-- Task item --
Below are the entries; determine how many of their lines contain the string "ژورنال" and give that figure alone.
== Segment start ==
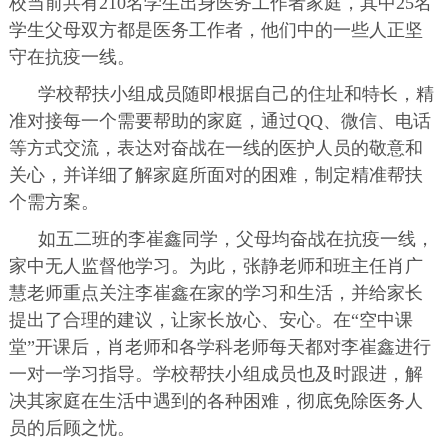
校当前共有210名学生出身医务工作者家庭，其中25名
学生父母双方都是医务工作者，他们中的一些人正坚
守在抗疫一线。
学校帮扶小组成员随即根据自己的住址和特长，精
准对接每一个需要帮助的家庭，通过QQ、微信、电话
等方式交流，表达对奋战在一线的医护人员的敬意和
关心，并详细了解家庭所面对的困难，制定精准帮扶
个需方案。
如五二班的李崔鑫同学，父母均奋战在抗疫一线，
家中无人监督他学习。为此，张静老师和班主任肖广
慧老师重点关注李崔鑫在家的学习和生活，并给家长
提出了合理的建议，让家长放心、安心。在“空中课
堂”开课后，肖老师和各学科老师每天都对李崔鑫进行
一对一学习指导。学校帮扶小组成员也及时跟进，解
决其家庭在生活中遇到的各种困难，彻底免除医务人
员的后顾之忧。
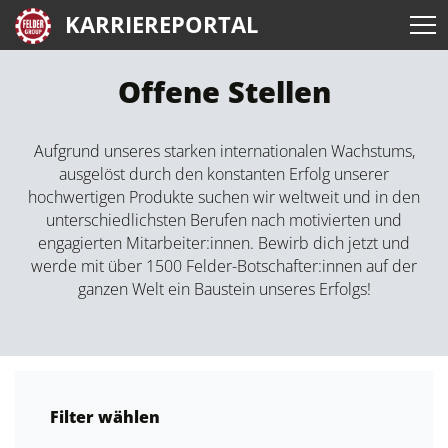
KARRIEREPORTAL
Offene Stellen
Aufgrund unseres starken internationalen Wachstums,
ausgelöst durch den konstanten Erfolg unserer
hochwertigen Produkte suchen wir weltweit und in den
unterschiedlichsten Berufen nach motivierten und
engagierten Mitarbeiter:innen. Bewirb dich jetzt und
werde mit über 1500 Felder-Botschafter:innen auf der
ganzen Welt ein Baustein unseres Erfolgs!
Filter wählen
== Segment end ==
== Segment start ==
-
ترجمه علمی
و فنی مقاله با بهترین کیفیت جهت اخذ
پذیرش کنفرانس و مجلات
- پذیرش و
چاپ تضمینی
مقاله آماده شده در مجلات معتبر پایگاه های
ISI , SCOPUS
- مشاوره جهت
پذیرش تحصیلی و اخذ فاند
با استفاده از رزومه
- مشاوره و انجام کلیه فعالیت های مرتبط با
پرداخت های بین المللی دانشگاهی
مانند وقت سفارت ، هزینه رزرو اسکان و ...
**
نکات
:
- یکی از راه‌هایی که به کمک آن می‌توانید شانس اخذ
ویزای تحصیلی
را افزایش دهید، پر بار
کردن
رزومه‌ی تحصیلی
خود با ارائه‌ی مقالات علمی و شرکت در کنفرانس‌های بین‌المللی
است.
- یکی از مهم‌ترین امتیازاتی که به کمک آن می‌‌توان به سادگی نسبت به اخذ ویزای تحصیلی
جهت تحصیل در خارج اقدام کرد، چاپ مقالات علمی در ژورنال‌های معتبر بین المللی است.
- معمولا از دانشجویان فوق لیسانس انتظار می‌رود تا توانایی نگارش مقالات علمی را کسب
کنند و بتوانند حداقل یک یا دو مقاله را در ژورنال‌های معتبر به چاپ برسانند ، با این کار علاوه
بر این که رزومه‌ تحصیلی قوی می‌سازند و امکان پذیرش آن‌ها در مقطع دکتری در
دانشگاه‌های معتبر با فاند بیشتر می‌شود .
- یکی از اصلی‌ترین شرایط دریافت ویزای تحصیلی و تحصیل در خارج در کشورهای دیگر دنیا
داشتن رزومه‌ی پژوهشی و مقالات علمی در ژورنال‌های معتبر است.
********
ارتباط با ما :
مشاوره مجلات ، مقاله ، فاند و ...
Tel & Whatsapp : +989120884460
== Segment end ==
== Segment start ==
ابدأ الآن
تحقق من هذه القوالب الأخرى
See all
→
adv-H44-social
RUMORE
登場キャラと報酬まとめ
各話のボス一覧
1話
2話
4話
== Segment end ==
-- Exercise response --
3